Is there a website where you can buy 1/8 scale kit cars? Those look awesome by the way!


----------



## John F (May 31, 2001)

Monogram discontinued those kits 5 or 6 years ago, I got these on ebay.


----------



## superduty455 (Jun 21, 2000)

Hey John, I keep coming back to look at that Camaro. If I were to only do one more thing to completely finish it I would paint the window rubbers semi-gloss black. That would make it look even more realistic. 
I wish that with these big kits Revell/Monogram would have thought of adding window masks so that the black seal around these big greenhouse like windows could be sprayed. 
Otherwise I love how smooth the Camaro looks. And very clean.

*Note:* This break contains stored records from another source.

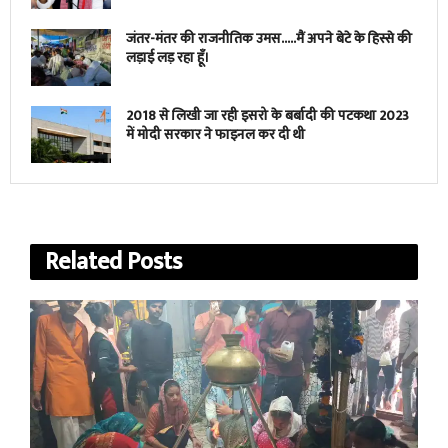
जंतर-मंतर की राजनीतिक उमस…..मैं अपने बेटे के हिस्से की
लड़ाई लड़ रहा हूँ।
2018 से लिखी जा रही इसरो के बर्बादी की पटकथा 2023
में मोदी सरकार ने फाइनल कर दी थी
Related
Posts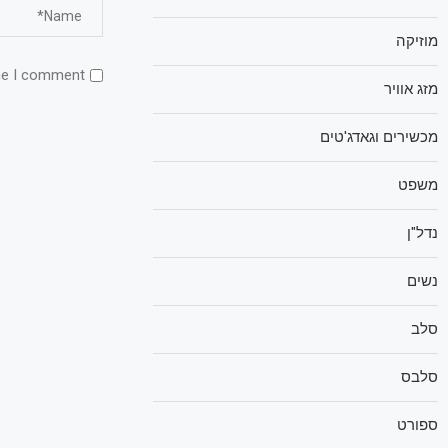
מוזיקה
me I comment.
מזג אוויר
מכשירים וגאדג'טים
משפט
נדל"ן
נשים
סלב
סלבס
ספורט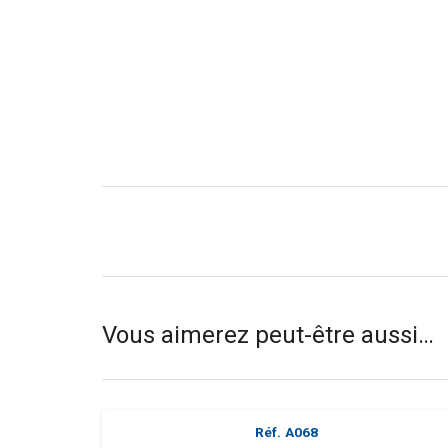
Vous aimerez peut-être aussi…
Réf.
A068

As far as the window rubbers are concerned I would just tape off with Tamiya tape and use semi-gloss black from Testors bottle using a #8 brush and stroke it one way only. I find the thickness of that paint works well with a wide brush and stroking only one direction leaves no brush marks. 
I'm guilty of not doing the same thing and have fixed the problems with this method. Not that you care or want to know, but just an FYI in case you want to do it.

Keep bringing out your builds. I love these big scale kits. I have yet to attempt one.
Chris


----------



## chuck_thehammer (Oct 24, 2007)

Great photo's and cars,

I have both the camaro and corvette, but I also have the non 82 special edition corvette.
I made the non 82 to look like my real 79 vette.

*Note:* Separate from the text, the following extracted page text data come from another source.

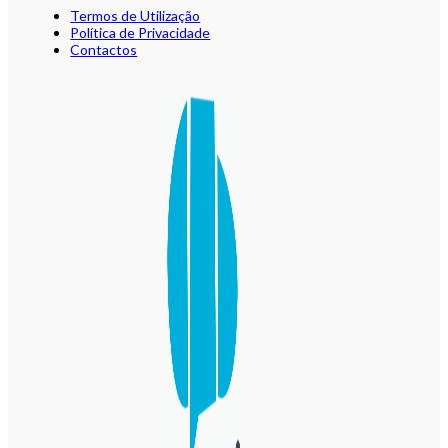
Termos de Utilização
Política de Privacidade
Contactos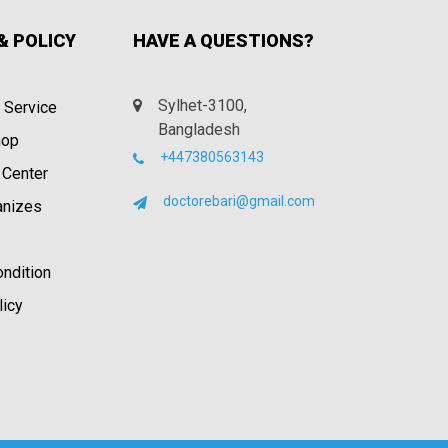
& POLICY
HAVE A QUESTIONS?
Sylhet-3100,
 Service
Bangladesh
hop
+447380563143
 Center
doctorebari@gmail.com
anizes
ndition
licy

these are great models to build and show...

Chuck


----------



## Steve244 (Jul 22, 2001)

John F said:


> Sorry, there are more pics at the photobucket link.
> 
> John


Sorry, I missed the link the first time. It's worth the click!


----------



## John F (May 31, 2001)

I've just uploaded some pics of my 85 Corvette. Like the others it's built pretty much stock, not that it was an easy build, this kit was a nightmare.
The front bumper was crushed and the roof looked like it had a heavy weight on it. Just proves you should be careful what you buy on ebay.

The color is Boyds Dusty Rose Pearl from Testors











http://s155.photobucket.com/albums/s306/jmf1964/8th scale car collection/

more pics at link

These three are the only built ones I have.
I've just started another 82 vette I may post a wip when I get further along.
Thanks for looking.


----------